** Task requirements **
Check the records below line by line for the string "Imanol". Give the number of lines that contain it and nothing else.
┌──
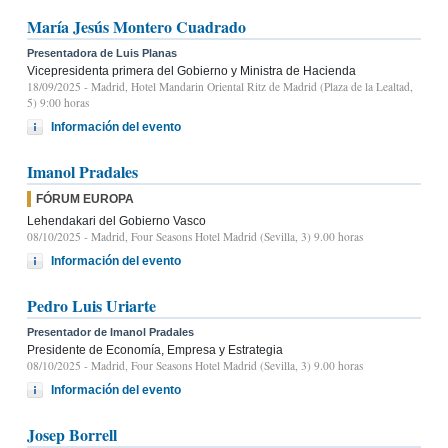
María Jesús Montero Cuadrado
Presentadora de Luis Planas
Vicepresidenta primera del Gobierno y Ministra de Hacienda
18/09/2025
- Madrid, Hotel Mandarin Oriental Ritz de Madrid (Plaza de la Lealtad,
5) 9:00 horas
Información del evento
Imanol Pradales
FÓRUM EUROPA
Lehendakari del Gobierno Vasco
08/10/2025
- Madrid, Four Seasons Hotel Madrid (Sevilla, 3) 9.00 horas
Información del evento
Pedro Luis Uriarte
Presentador de Imanol Pradales
Presidente de Economía, Empresa y Estrategia
08/10/2025
- Madrid, Four Seasons Hotel Madrid (Sevilla, 3) 9.00 horas
Información del evento
Josep Borrell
└──
** Result for this exercise **
2